* [YOUR GOAL]: Retype each line of the data below exactly, beginning with the first and ending with the one that contains "ику п’ятницю.". Pictures do not belong in the copy.

* [RECORDS PROVIDED]:

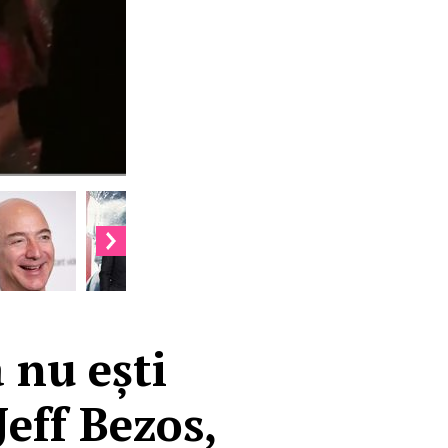
 nu ești
Jeff Bezos,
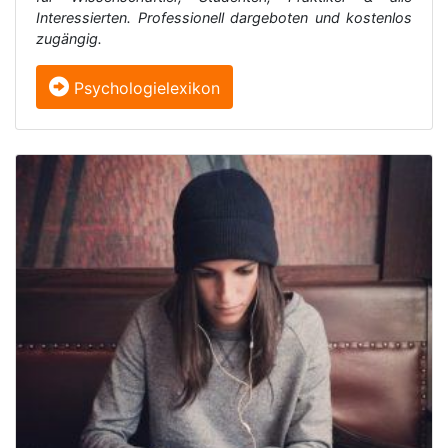
Interessierten. Professionell dargeboten und kostenlos
zugängig.
Psychologielexikon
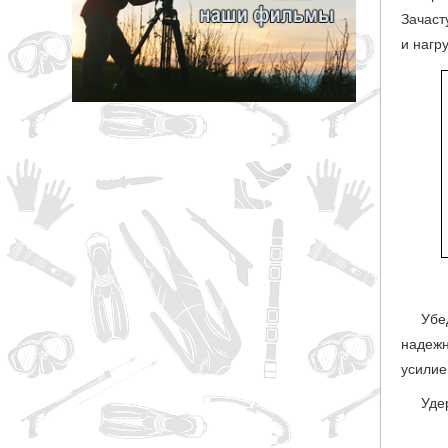
Зачаст
грн
и нагр
ОТМЕНА
Убе
надежн
усилие
Уде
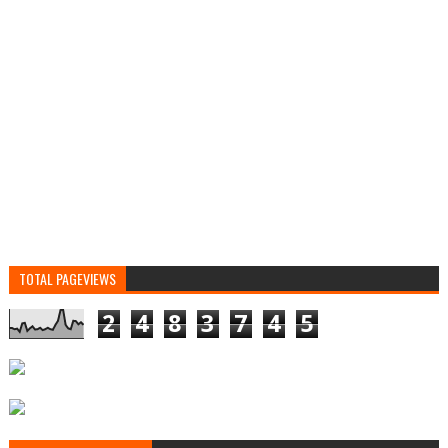
TOTAL PAGEVIEWS
2
4
8
3
7
4
5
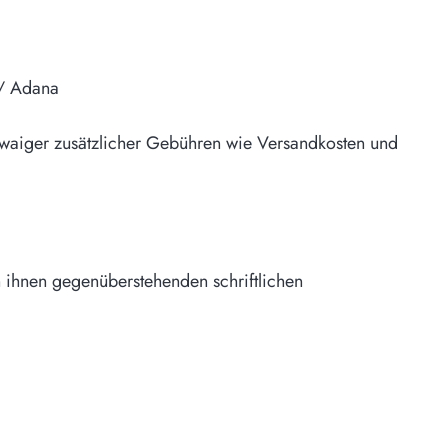
 / Adana
twaiger zusätzlicher Gebühren wie Versandkosten und
 ihnen gegenüberstehenden schriftlichen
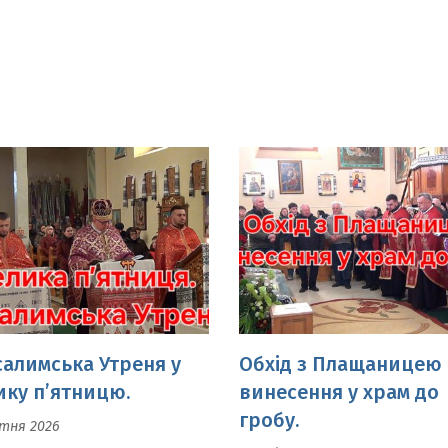
салимська Утреня у
Обхід з Плащаницею 
ику п’ятницю.
винесення у храм до
гробу.
ітня 2026
10 Квітня 2026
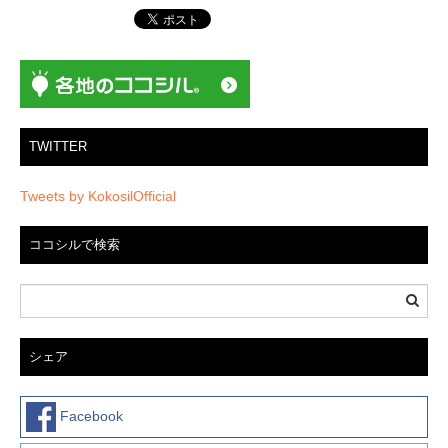
ョ
ン
TWITTER
Tweets by KokosilOfficial
ココシルで検索
シェア
Facebook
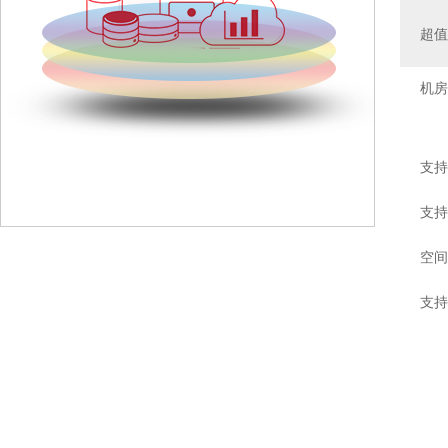
超
机房
支持
支持
空间
支持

* [PROBLEM SOLUTION]:
 nu ești
Jeff Bezos,
Interessierten. Professionell dargeboten und kostenlos
zugängig.
Psychologielexikon
Зачаст
грн
и нагр
ОТМЕНА
Убе
надежн
усилие
Уде
TOTAL PAGEVIEWS
2
4
8
3
7
4
5
 / Adana
twaiger zusätzlicher Gebühren wie Versandkosten und
 ihnen gegenüberstehenden schriftlichen
салимська Утреня у
Обхід з Плащаницею 
ику п’ятницю.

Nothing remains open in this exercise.